Using bs4 and json you can extract it and use it in your post.
from bs4 import BeautifulSoup
import json, random, re, requests
BASE_URL = 'https://www.instagram.com/accounts/login/'
LOGIN_URL = BASE_URL + 'ajax/'
headers_list = [
"Mozilla/5.0 (Windows NT 5.1; rv:41.0) Gecko/20100101"\
" Firefox/41.0",
"Mozilla/5.0 (Macintosh; Intel Mac OS X 10_11_2)"\
" AppleWebKit/601.3.9 (KHTML, like Gecko) Version/9.0.2"\
" Safari/601.3.9",
"Mozilla/5.0 (X11; Ubuntu; Linux x86_64; rv:15.0)"\
" Gecko/20100101 Firefox/15.0.1",
"Mozilla/5.0 (Windows NT 10.0; Win64; x64) AppleWebKit/537.36"\
" (KHTML, like Gecko) Chrome/42.0.2311.135 Safari/537.36"\
" Edge/12.246"
]
USERNAME = '****'
PASSWD = '*****'
USER_AGENT = headers_list[random.randrange(0,4)]
session = requests.Session()
session.headers = {'user-agent': USER_AGENT}
session.headers.update({'Referer': BASE_URL})

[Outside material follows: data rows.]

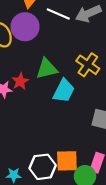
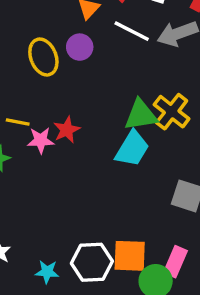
purple circle: (25, 27) -> (80, 47), size x0.6
green triangle: (47, 69) -> (141, 115), moved

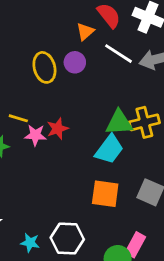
yellow cross: (172, 112) -> (144, 122), turned 32
orange square: (130, 256) -> (105, 194), moved

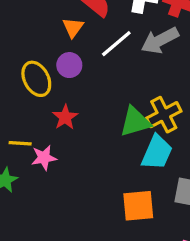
white line: (118, 54) -> (116, 44), turned -60
red star: (58, 129) -> (65, 117), moved
cyan trapezoid: (109, 149) -> (157, 152), moved

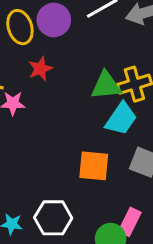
purple circle: (69, 65) -> (54, 20), size x1.4

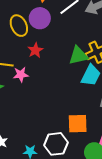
orange square: (94, 166) -> (78, 124), moved

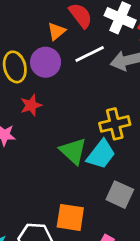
green triangle: (78, 56) -> (73, 151), moved, turned 45

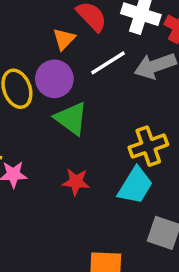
red star: (31, 105) -> (76, 182), moved, turned 30
green triangle: (73, 151) -> (71, 118), moved

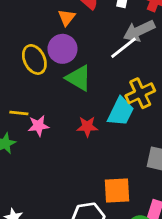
white line: (108, 63) -> (123, 48), moved
cyan trapezoid: (135, 186) -> (121, 112), moved

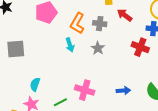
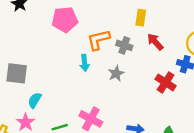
orange L-shape: (77, 23) -> (98, 40), turned 35
gray square: (16, 49) -> (17, 73), moved

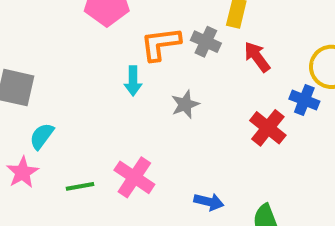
gray cross: (124, 45) -> (206, 42), moved

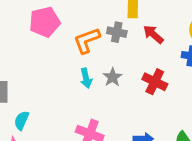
cyan arrow: (133, 81) -> (86, 78), moved
red cross: (268, 128) -> (155, 82), moved

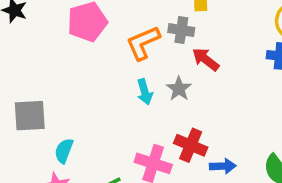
red arrow: (153, 34) -> (206, 59), moved
red cross: (155, 82) -> (191, 145), moved

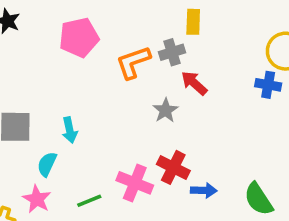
gray cross: (181, 30) -> (172, 52), turned -30
cyan arrow: (145, 92) -> (70, 130), moved

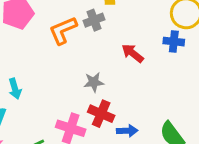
red arrow: (194, 83) -> (133, 53), moved
gray star: (165, 110) -> (94, 82), moved, turned 30

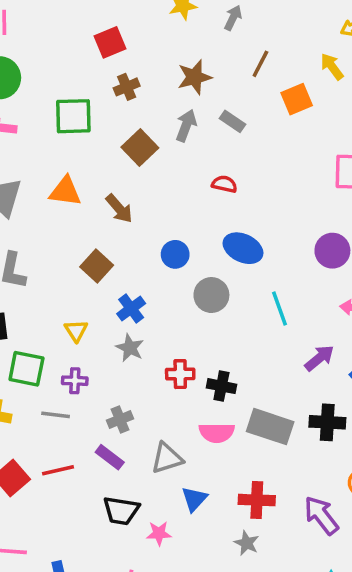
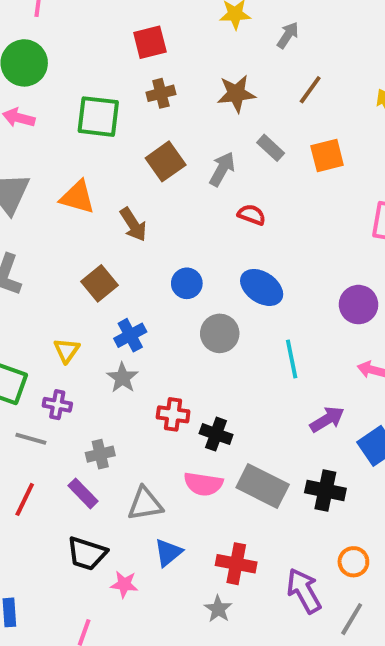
orange square: (297, 99) -> (327, 155), moved
gray arrow: (186, 126) -> (222, 169), moved
red line: (58, 470) -> (25, 499), turned -60

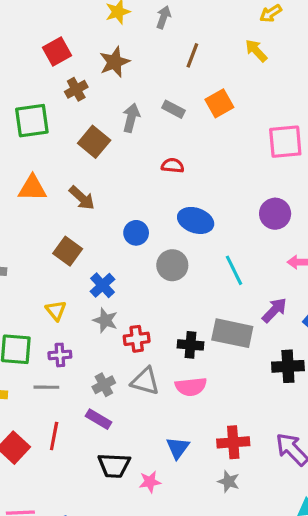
brown star: (236, 94) -> (115, 62), moved
gray arrow: (222, 169) -> (131, 118), moved
red cross: (173, 414) -> (137, 339), moved
gray rectangle: (263, 486) -> (232, 333), moved
gray triangle: (145, 504) -> (145, 381), moved, turned 40

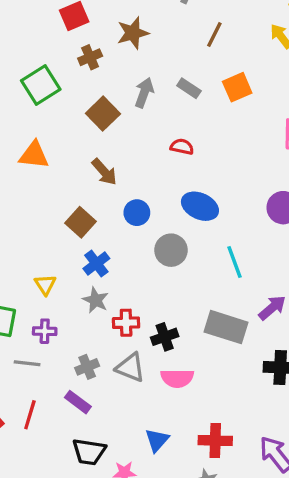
green square: (32, 121) -> (41, 85), turned -30
brown arrow: (82, 198) -> (104, 172), moved
brown square: (68, 251) -> (80, 222), moved
black cross: (190, 345) -> (165, 337), moved, turned -30

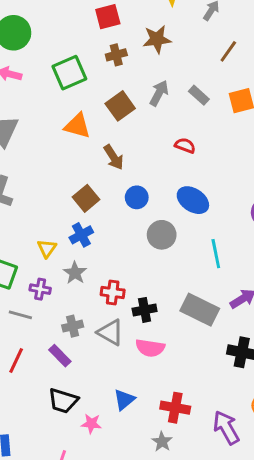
orange triangle: (34, 155) -> (77, 126), moved
blue cross: (96, 263) -> (81, 235), moved
gray star: (96, 300) -> (75, 273), moved

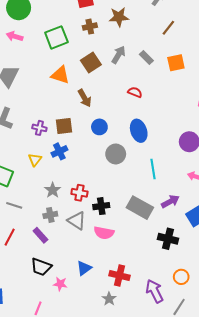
brown square: (86, 198) -> (64, 126), turned 30
blue ellipse: (193, 200) -> (139, 131), turned 35
gray star: (75, 273) -> (53, 190), moved
purple cross: (40, 289) -> (39, 128), moved

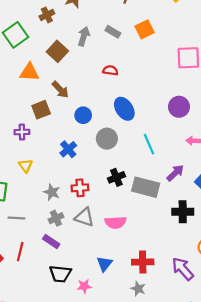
brown square: (64, 126) -> (41, 110), moved
blue cross: (59, 151) -> (68, 149), moved
black cross: (101, 206) -> (116, 177), moved

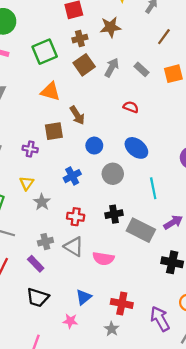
brown square: (57, 51) -> (84, 65), moved
blue ellipse: (124, 109) -> (136, 148), turned -30
gray star: (52, 192) -> (42, 202), moved
pink star: (84, 286) -> (70, 321), moved

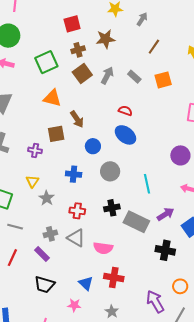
blue ellipse: (136, 148) -> (125, 135), moved
blue cross: (72, 176) -> (74, 174), turned 35
blue triangle: (84, 297) -> (86, 283), turned -35
red cross: (122, 303) -> (114, 278), moved

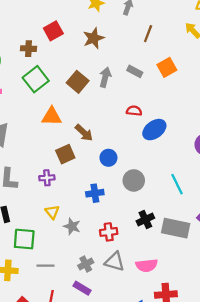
brown cross: (78, 50) -> (29, 49), moved, turned 32
blue ellipse: (125, 135) -> (154, 130), moved, turned -60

req = session.get(BASE_URL)
soup = BeautifulSoup(req.content, 'html.parser')
body = soup.find('body')
pattern = re.compile('window._sharedData')
script = body.find("script", text=pattern)
script = script.get_text().replace('window._sharedData = ', '')[:-1]
data = json.loads(script)
csrf = data['config'].get('csrf_token')
login_data = {'username': USERNAME, 'password': PASSWD}
session.headers.update({'X-CSRFToken': csrf})
login = session.post(LOGIN_URL, data=login_data, allow_redirects=True)
login.content
# b'{"authenticated": true, "user": true, "userId": "*******", "oneTapPrompt": false, "status": "ok"}'
Have in mind that most of the data in instagram it's loaded with javascript, so you may have more troubles in future.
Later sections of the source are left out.